For Black History Month 2026, Newsline is offering a feature for each week in February to celebrate our Black forebears in the Church of the Brethren. In this issue, we celebrate the life and groundbreaking ministry of Martha (Mattie) Cunningham Dolby.
In a detailed history about her and her brother Joe A. Cunningham, posted on a North Manchester, Ind., history site, she is described as “humiliated by the church which nurtured her, yet forgiving, wise, encouraging others, compassionate, a constant student. A forerunner without fanfare” (read the article by Elizabeth L. Hendrix with research from A. Ferne Baldwin at www.nmanchesterhistory.org/schools-cunningham.html).

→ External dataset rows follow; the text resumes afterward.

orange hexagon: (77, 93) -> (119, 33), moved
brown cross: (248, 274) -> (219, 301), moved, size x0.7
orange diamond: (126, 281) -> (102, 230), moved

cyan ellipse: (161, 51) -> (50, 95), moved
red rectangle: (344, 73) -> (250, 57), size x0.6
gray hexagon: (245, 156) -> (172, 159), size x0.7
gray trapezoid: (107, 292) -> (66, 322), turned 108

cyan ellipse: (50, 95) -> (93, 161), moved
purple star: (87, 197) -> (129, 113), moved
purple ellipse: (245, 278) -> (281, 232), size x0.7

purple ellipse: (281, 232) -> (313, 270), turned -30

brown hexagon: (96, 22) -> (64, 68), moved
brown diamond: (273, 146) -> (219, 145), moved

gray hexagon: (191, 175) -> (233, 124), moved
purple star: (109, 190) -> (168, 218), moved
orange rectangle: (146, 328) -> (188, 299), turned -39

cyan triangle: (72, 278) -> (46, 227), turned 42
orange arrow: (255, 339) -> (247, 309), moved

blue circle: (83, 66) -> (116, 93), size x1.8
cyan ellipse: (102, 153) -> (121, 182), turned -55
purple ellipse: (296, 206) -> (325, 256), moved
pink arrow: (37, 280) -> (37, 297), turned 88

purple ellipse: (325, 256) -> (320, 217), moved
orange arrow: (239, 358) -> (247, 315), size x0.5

Here we share a post from Brethren Press about its choice of Mattie Dolby for a new edition of the classic Church of the Brethren card game Forerunners, paired with the first stanza of a poem by Irv Heishman that was first shared by Newsline in 2021:


Forerunner
Mattie Dolby was born into a Brethren family, and she and her brother Joe were the first Black students enrolled in Manchester College. Mattie studied Bible there, and then in 1903 was sent by the denomination, along with James and Susan May, to establish a church among Blacks in Palestine, Arkansas, where she started a Sunday school for children. Later, she worked among Black congregations in southern Ohio, where she and her husband, Newton, were installed as deacons in the Frankfort congregation in 1907. Four years later, the congregation called Mattie to become a minister. Because of racial prejudice, Mattie and her family left the Church of the Brethren to minister in other denominations until her death.

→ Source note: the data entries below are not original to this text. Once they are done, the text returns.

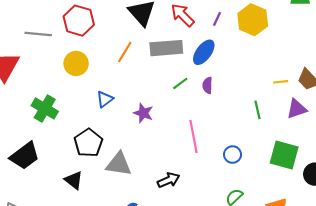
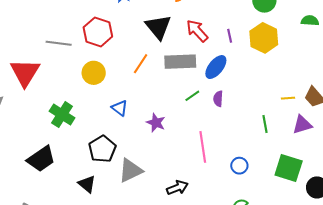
purple line: (217, 19) -> (230, 36), turned -40
blue triangle: (105, 99) -> (120, 108), turned -48
gray triangle: (119, 164) -> (130, 170), turned -36

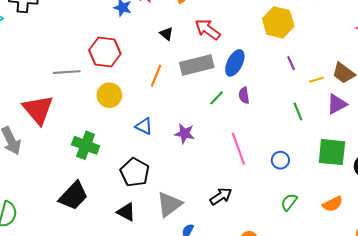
black triangle: (158, 27) -> (166, 34), size x0.5
purple line: (230, 36) -> (291, 63), moved
gray triangle: (130, 170) -> (169, 204), moved

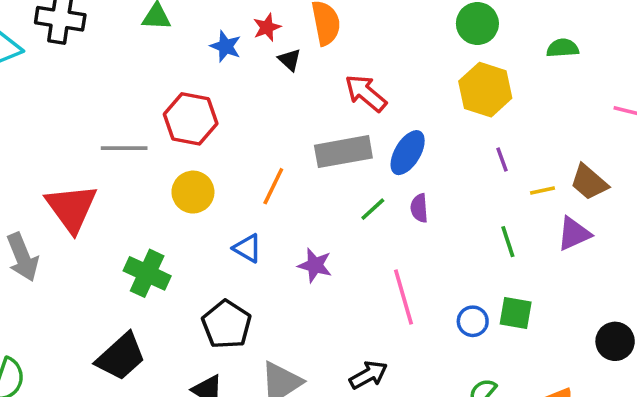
black triangle: (166, 34) -> (290, 60), moved
orange line: (156, 76) -> (273, 186), moved
green square: (332, 152) -> (516, 313), moved, size x0.7

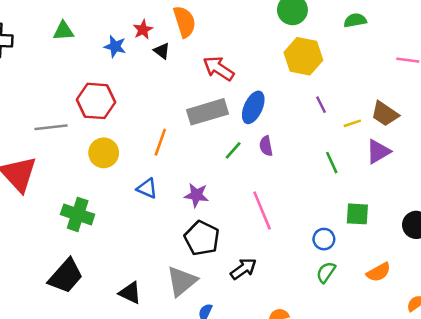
green square: (516, 313) -> (357, 214), moved
blue circle: (473, 321) -> (324, 239), moved
black pentagon: (227, 325) -> (202, 238), moved

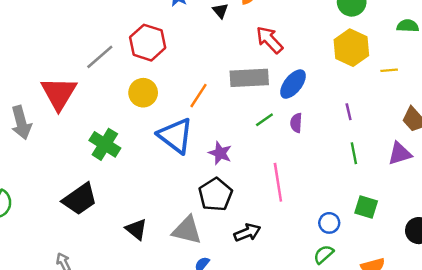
purple line: (321, 105) -> (349, 112), moved
yellow line: (352, 123) -> (389, 70), moved
gray line: (51, 127) -> (100, 57), turned -48
blue triangle: (147, 188) -> (175, 136), size x1.8
gray triangle: (182, 281) -> (187, 230), turned 40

Words of wisdom: “It has long been proven that we can be somebody if we only have an opportunity.”
Learn more: Mildred Hess Grimley, “No Sound of Trumpet,” Messenger, January 1976, pp. 16-20; The Brethren Encyclopedia, Vol. 1, p. 395.
(Find out more about the Forerunners card game at www.brethren.org/bp/forerunners.)

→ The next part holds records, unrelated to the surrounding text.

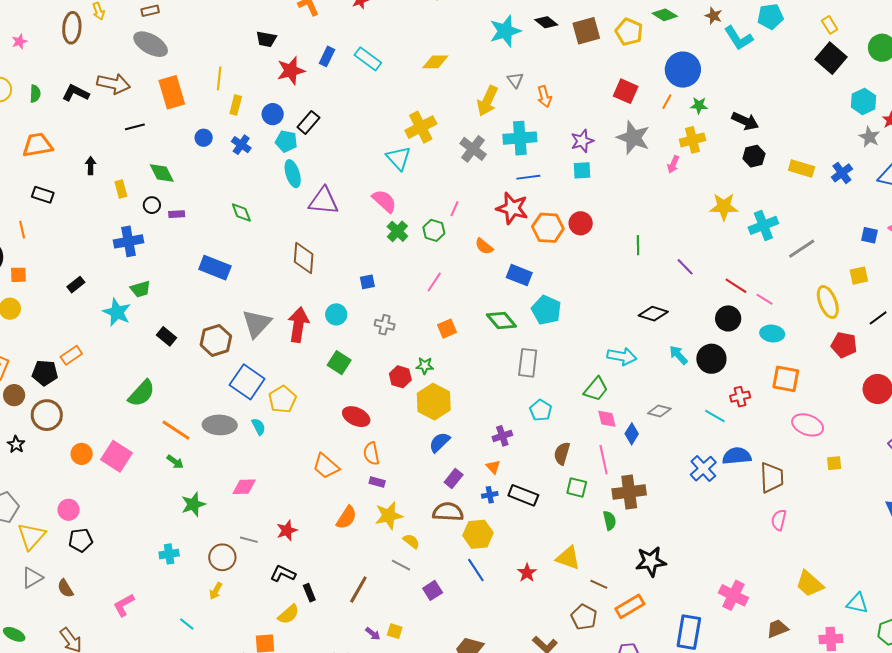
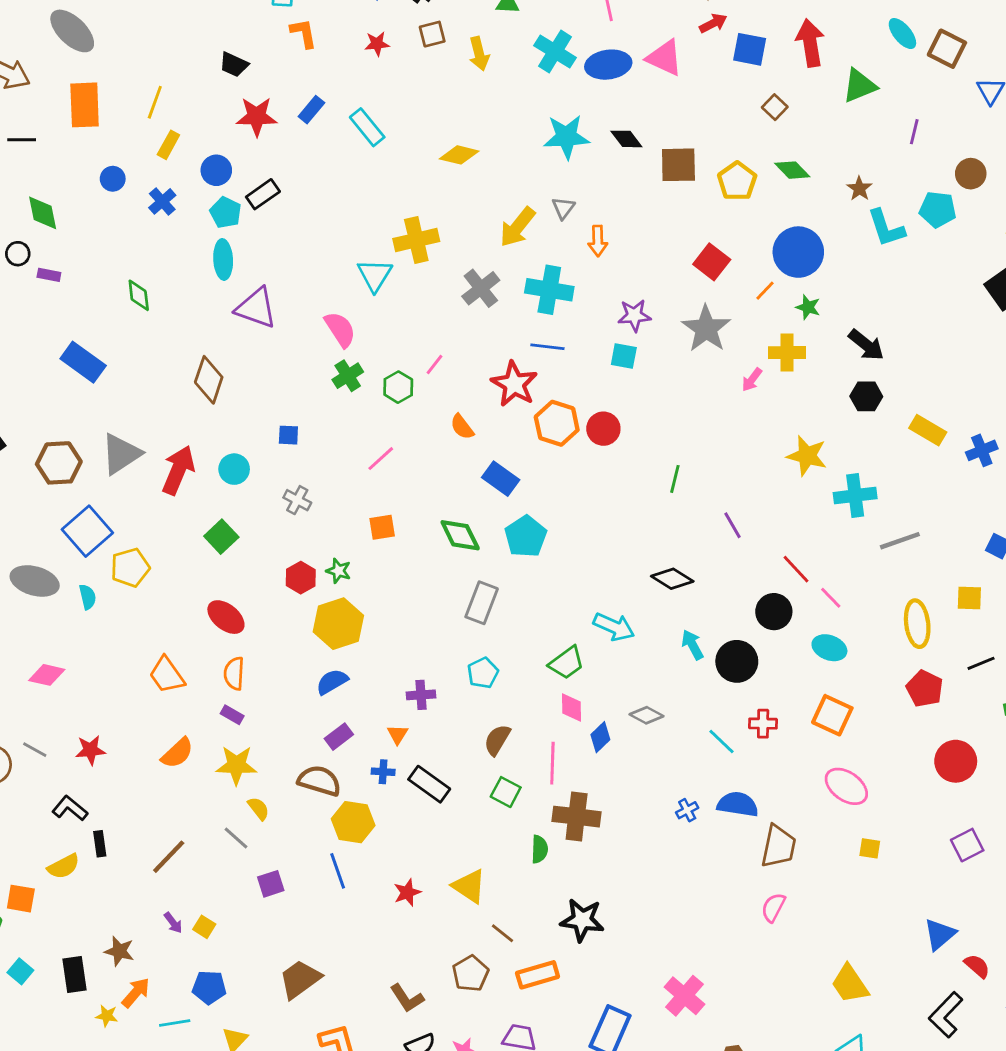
blue cross: (703, 469) -> (687, 810), size x0.6
yellow trapezoid: (810, 584) -> (850, 984), moved

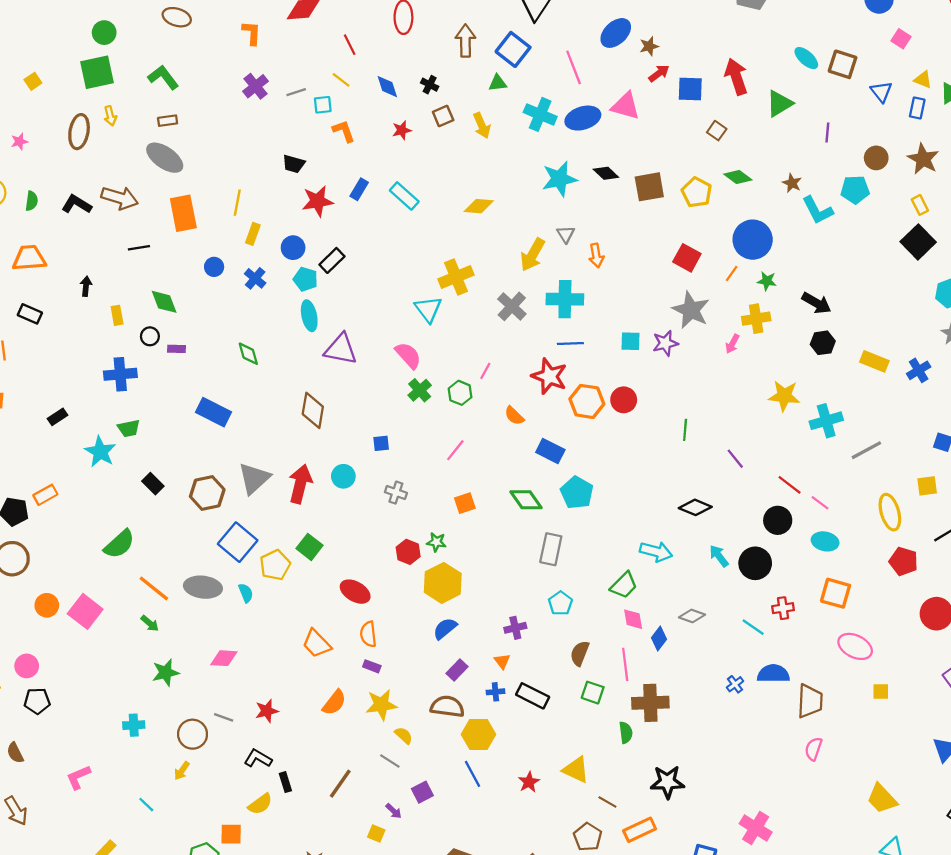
purple star: (634, 315) -> (665, 343), moved
green square: (221, 537) -> (309, 547), moved
purple arrow: (173, 923) -> (394, 811), moved

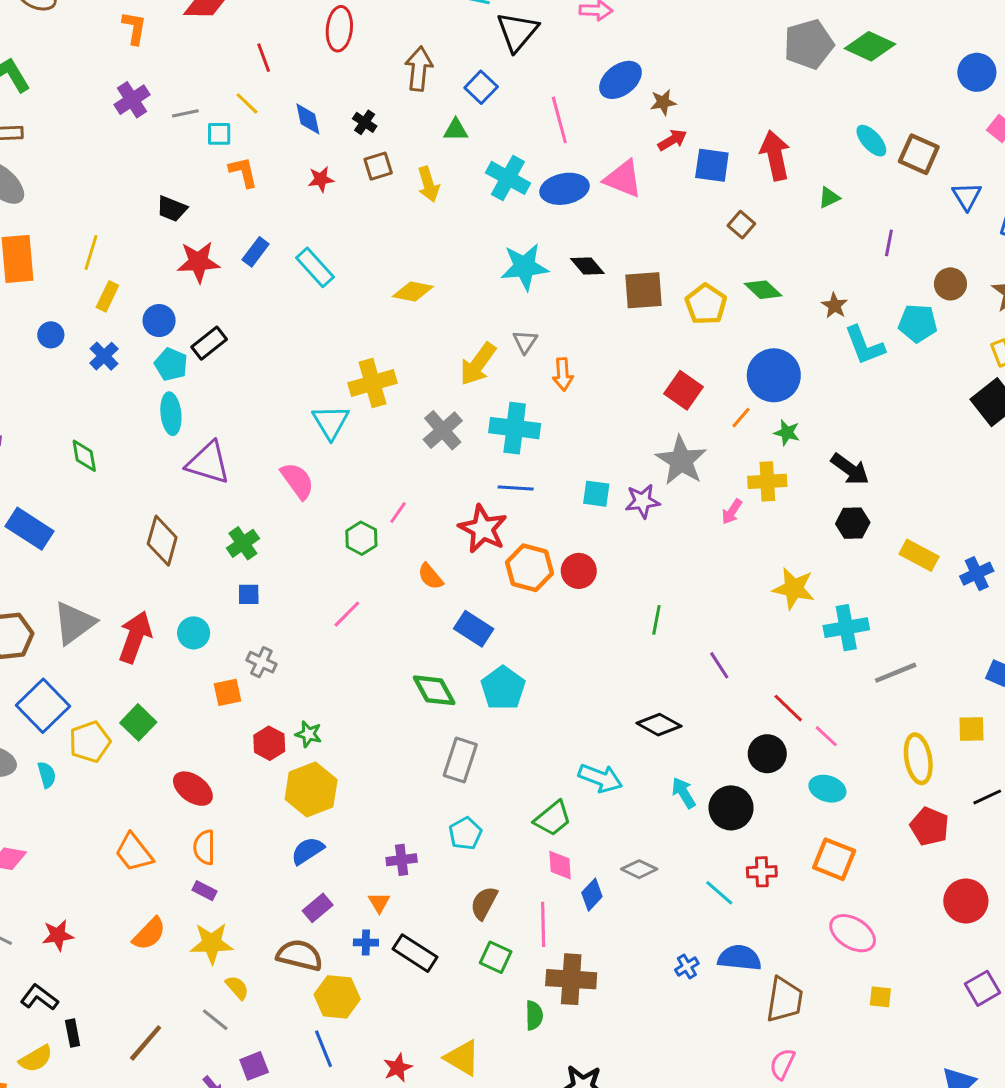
blue square: (513, 49) -> (481, 87), size x0.7
green triangle: (779, 104) -> (829, 198), size x0.6
green cross: (420, 390) -> (243, 543), moved
orange square: (465, 503) -> (228, 692), moved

‘Blessed be, O God, the fearless innovation of Mattie Cunningham Dolby’
By Irvin Heishman
Blessed be, O God,
the fearless innovation of Mattie Cunningham Dolby
head covered with Brethren prayer fashion
conformed to traditional Brethren style
first Black female Manchester College graduate
first Black Brethren woman preacher
Greek scholar
gentle courage against racism
“go worship with your own kind”
she served elsewhere, boldly prayer covered
the Ohio Springfield Church of the Brethren is dead.